Top of GIVEN INFORMATION
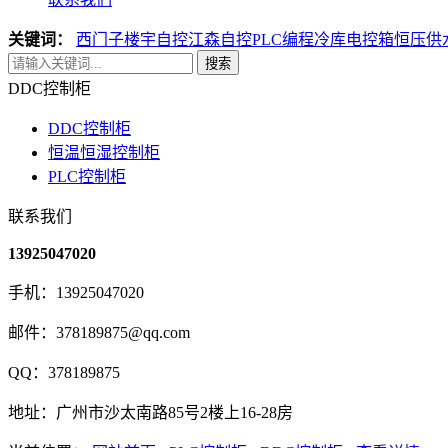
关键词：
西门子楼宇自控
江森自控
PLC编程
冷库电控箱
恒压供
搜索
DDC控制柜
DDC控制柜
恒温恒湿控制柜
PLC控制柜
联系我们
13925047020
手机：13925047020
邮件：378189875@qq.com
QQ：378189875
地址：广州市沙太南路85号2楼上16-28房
Bottom of GIVEN INFORMATION
== TASK ==
Every line above is to be repeated exactly, but no picture is to appear in the copy.

== EXERCISE SOLUTION ==
关键词：
西门子楼宇自控
江森自控
PLC编程
冷库电控箱
恒压供
搜索
DDC控制柜
DDC控制柜
恒温恒湿控制柜
PLC控制柜
联系我们
13925047020
手机：13925047020
邮件：378189875@qq.com
QQ：378189875
地址：广州市沙太南路85号2楼上16-28房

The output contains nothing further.